Da auch ansonsten die dargestellte Aktenlage keine mit der erforderlichen Wahrscheinlichkeit gegen eine Maßnahme iSd §§ 82 f FinStrG sprechenden Anhaltspunkte erkennbar macht, erweist sich der angefochtene Bescheid vom 15. Oktober 2010 über die Einleitung eines Finanzstrafverfahrens als nicht rechtswidrig.

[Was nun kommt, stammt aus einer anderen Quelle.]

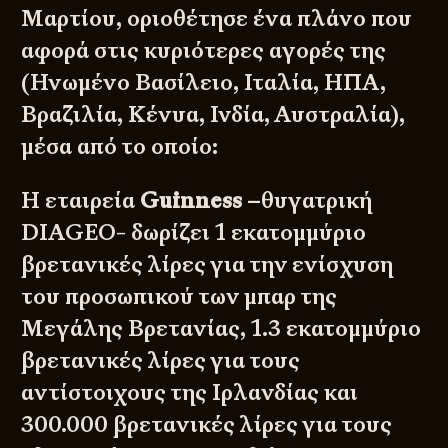
Μαρτίου, οριοθέτησε ένα πλάνο που
αφορά στις κυριότερες αγορές της
(Ηνωμένο Βασίλειο, Ιταλία, ΗΠΑ,
Βραζιλία, Κένυα, Ινδία, Αυστραλία),
μέσα από το οποίο:
Η εταιρεία
Guinness
–θυγατρική
DIAGEO-
δωρίζει 1 εκατομμύριο
βρετανικές λίρες
για την ενίσχυση
του προσωπικού των μπαρ της
Μεγάλης Βρετανίας, 1.3 εκατομμύριο
βρετανικές λίρες για τους
αντίστοιχους της Ιρλανδίας και
300.000 βρετανικές λίρες για τους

Die Feststellung, ob die Bf. tatsächlich die ihr zur Last gelegten Finanzvergehen begangen hat oder nicht (§ 98 Abs. 3 FinStrG), bleibt dem nunmehr von der Finanzstrafbehörde erster Rechtsstufe durchzuführenden (förmlichen) Untersuchungsverfahren iSd §§ 115 ff FinStrG vorbehalten, in dessen Verlauf nicht nur der Beschuldigten entsprechend den gesetzlichen Bestimmungen (erneut) das Recht zur Geltendmachung der von ihr vertretenen Standpunkte einzuräumen sein wird, sondern insbesondere auch die von der Bf. schon bisher aufgeworfenen angeblichen Unrichtigkeiten der abgabenbehördlichen bzw. prüfungsmäßigen Feststellungen, zweckmäßigerweise unter Zuziehung des befassten Prüforganes (§§ 107 ff FinStrG), zu klären sein werden.

Es war daher spruchgemäß zu entscheiden.